Comment by ajkjk
8 months ago
sure, but it is still very hard to wrap one's head around how the value of a function can be independent of ZFC, and how it could not be for (e.g.) 642 but then be true for 643. That was the point of my post. It seems like you could just... run the function on every 643-state input and see what the value is, which would in some sense constitute a "proof" in ZFC? but maybe not, because you wouldn't even know if you had the answer? That's the part that is so intriguing about it.
Some 643-state inputs never halt. Some 643-state inputs do eventually halt. Only if you can run them for infinite time can you determine whether a given machine halts in a finite length of time: for any finite time you pick, if the machine is still running it could still halt eventually.
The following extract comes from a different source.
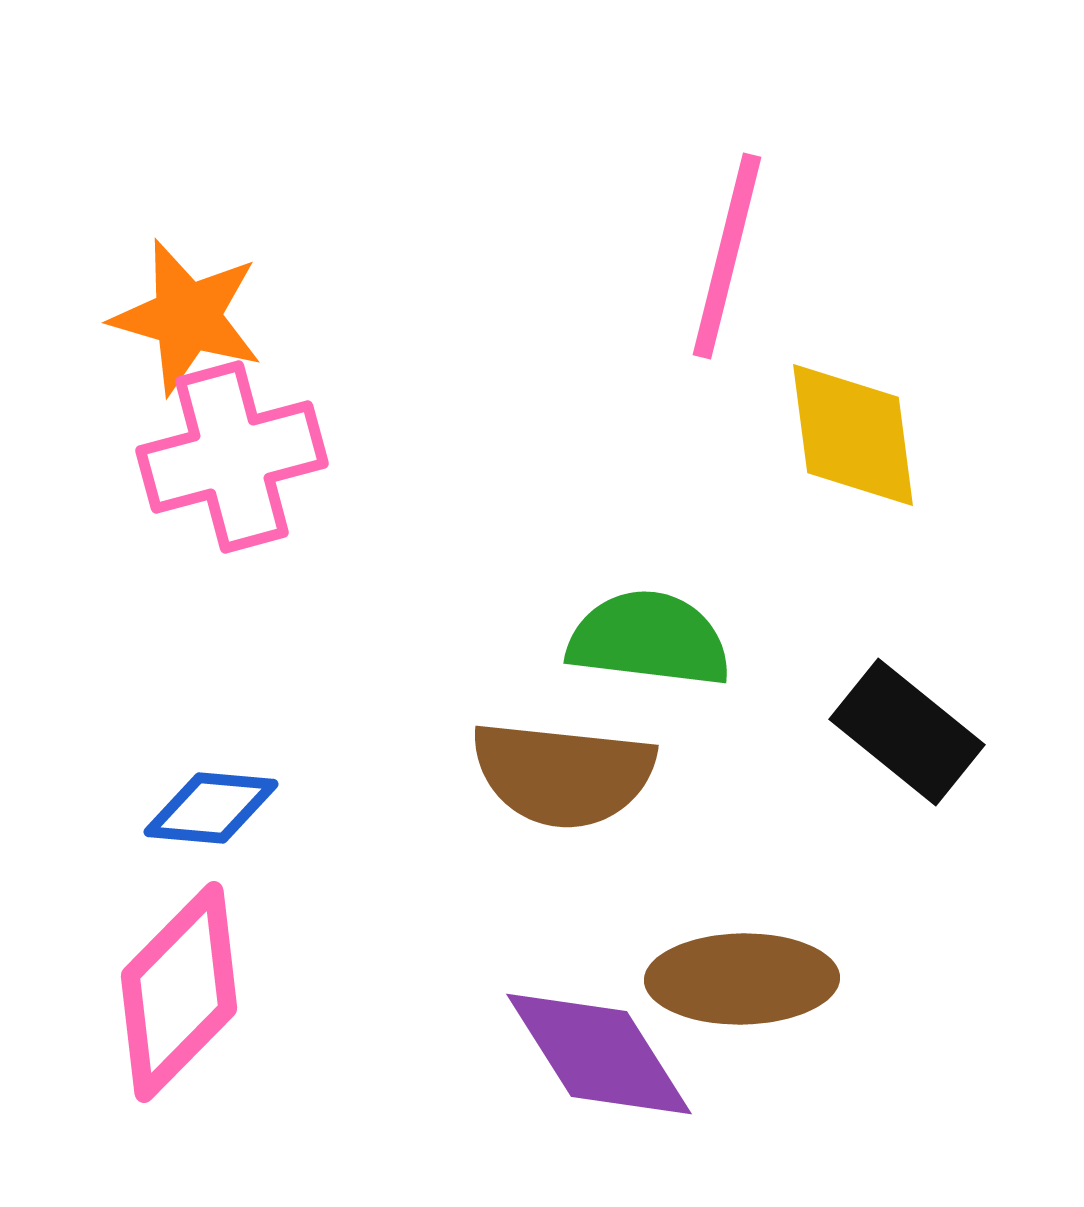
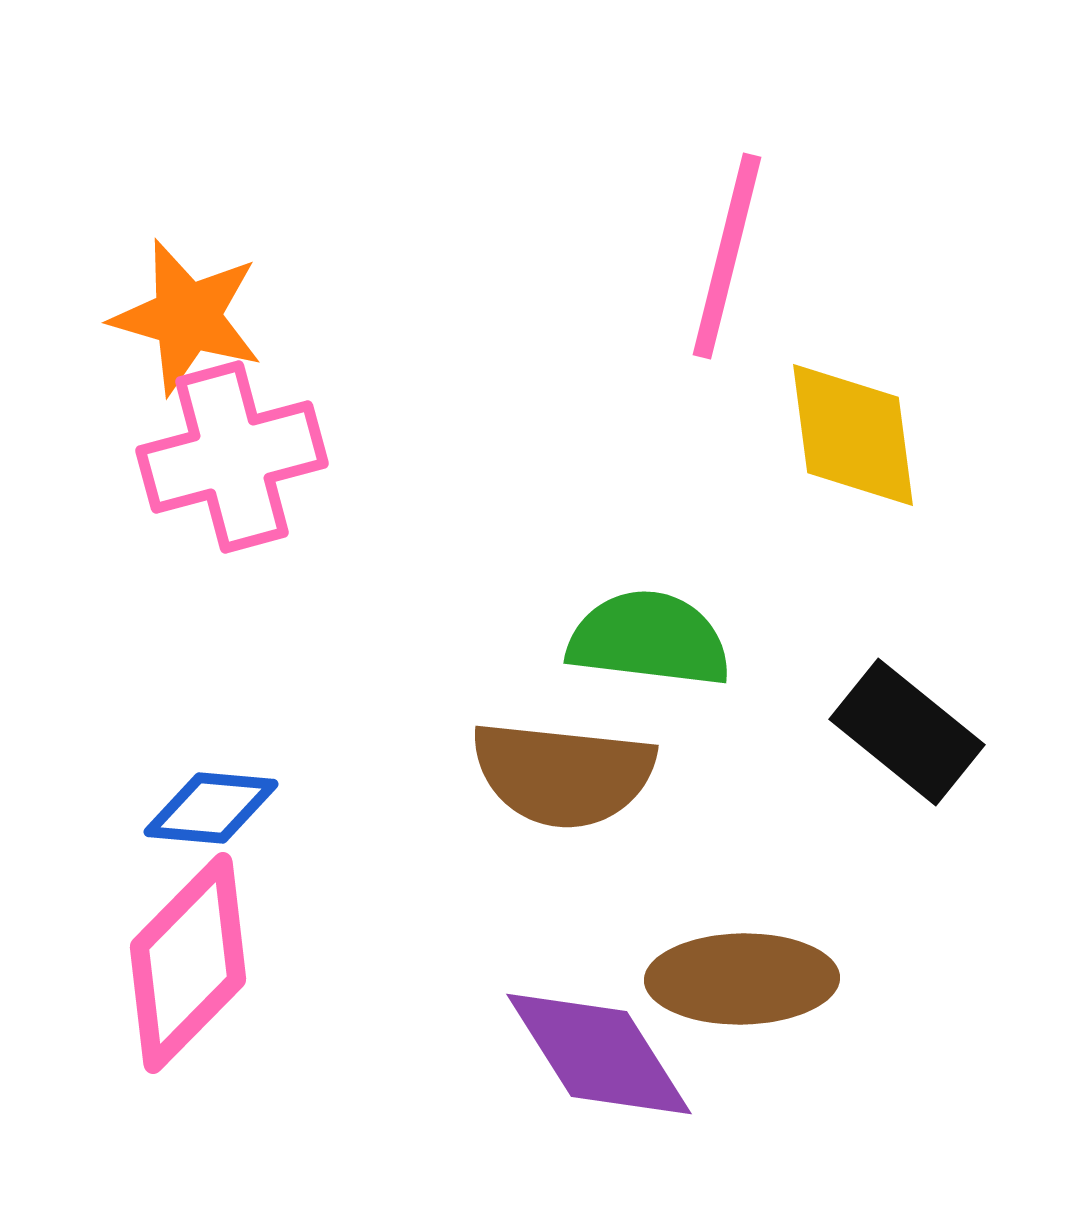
pink diamond: moved 9 px right, 29 px up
That's just the halting problem, the impossibility of solving it is quite famous and it's easy to find the proof stated more formally than I want to with the limits of HN's markdown.
The interesting bit is they were able to construct a machine that halts if ZFC is consistent. Since a consistent axiomatic system can never prove its own consistency (another famous proof) ZFC can't prove that this machine halts. And ZFC can't prove that it never halts without running it for infinite steps.
That ZFC-consistency-proving machine has 643 states, so BB(643) either halts after the ZFC-consistency-proving machine or the ZFC-consistency-proving machine never halts. If BB(643) halts after the ZFC-consistency-proving machine, then ZFC is consistent and ZFC can't prove BB(643) halts since ZFC can't prove the ZFC-consistency-proving machine halts.